É preciso um canal, como um departamento ou uma gerência, para isso dentro da empresa?

Mansueto | Teoricamente sim, mas as empresas brasileiras gastam pouco em P&D e poucas delas têm um setor interno voltado para pesquisa. Uma das razões é que, em alguns setores econômicos, como o de alimentos, você precisa gastar menos com P&D para ser competitivo. Há também a questão do mercado-alvo. Uma empresa francesa olha o mercado comum europeu, enquanto que a brasileira olha o mercado interno e não precisa se esforçar tanto para ser diferente.

Júlio | Depende da complexidade do negócio. Uma nova regra da Associação Brasileira de Normas Técnicas (ABNT), que está na fase final de edição, vai ajudar nisso, porque vai dar parâmetros, de acordo com o tamanho da empresa e outras diretrizes, para se decidir se a empresa deve ter um departamento para isso ou não.

Quando pensamos em inovação, o que é próprio do comportamento brasileiro?
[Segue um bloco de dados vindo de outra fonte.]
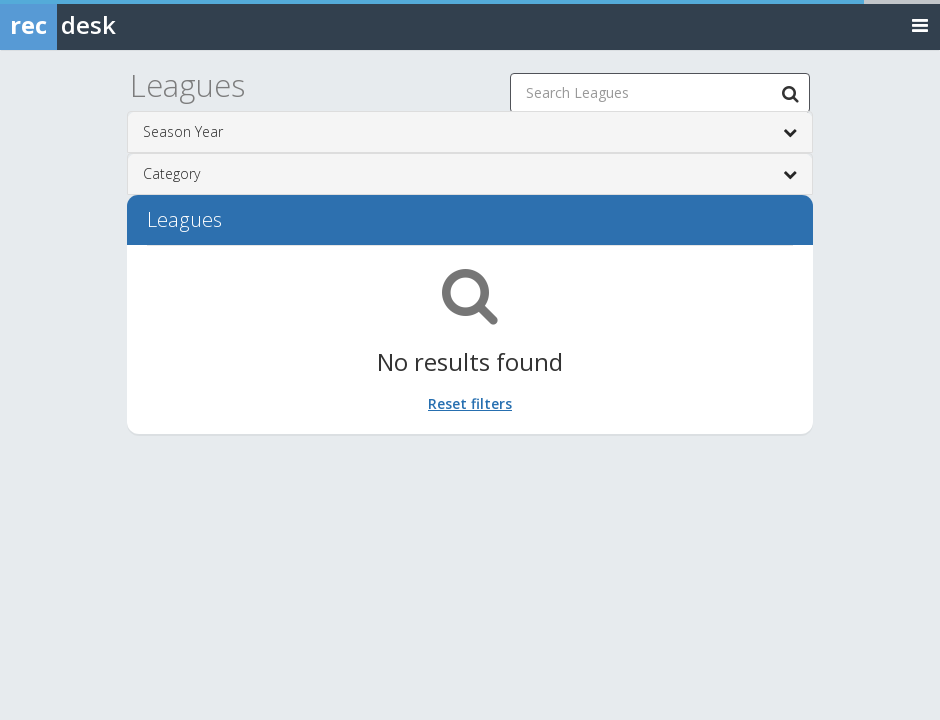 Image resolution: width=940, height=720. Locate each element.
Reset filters (470, 403)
Mansueto | No Brasil, o que predomina é a aquisição de tecnologia, de máquinas que melhoram processos, e a atração de investimento externo. A última Pesquisa de Inovação Tecnológica (Pintec), do IBGE, estudo que mede esse esforço de inovar, referente a 2008, mostra que a taxa de inovação na indústria brasileira é 38,1%. Mas se você perguntar o índice na criação de um produto novo no mercado nacional (algo inédito) a taxa é só de 4,1%. Ao mesmo tempo, o estoque de investimento direto externo no nosso país é de 24,4% do PIB, enquanto que o da Coréia e do Japão são de 12,7% e 3%. Essa opção de comprar a tecnologia e não de desenvolvê-la, controlando o investimento externo, é o que resultou nessa diferença entre as indústrias da América Latina e da Ásia, segundo Alice Amsden, professora do MIT (Massachusetts Institute of Technology).

Júlio | Se nos preocuparmos em importar conhecimento e não máquinas, como é o costume brasileiro, conseguiremos avançar. Tentar repatriar nossos profissionais que estão lá fora ou mesmo trazer pesquisadores, ainda que estrangeiros, mas que tenham uma competência específica e necessária também é importante.

O Brasil está incentivando devidamente a inovação e a descoberta de novas tecnologias e ferramentas de gestão?

Mansueto | O Brasil não está tão ruim quanto parece. Nas pesquisas do Fórum Econômico Mundial, o país é um dos top 30 na capacidade de inovar. Embora invistamos pouco nisso, cerca de 1,2% do PIB, o fazemos mais que a Itália e a Nova Zelândia. Ainda falta melhor gestão, simplificação de regras e maior regulação (exigências que incentivem a inovação, como no setor automotivo). No mais, a inovação não é a solução para todos os nossos problemas. O alto peso tributário e os obstáculos em infraestrutura ainda são os principais entraves.

Júlio | Eu acredito que o Brasil teve um salto grande com a Lei de Inovação e também com a subvenção de recursos públicos para pesquisa. É suficiente? Não. É preciso mais avanço no arcabouço jurídico, principalmente porque colocar dinheiro público na mão de empresa privada ainda é mal visto por alguns.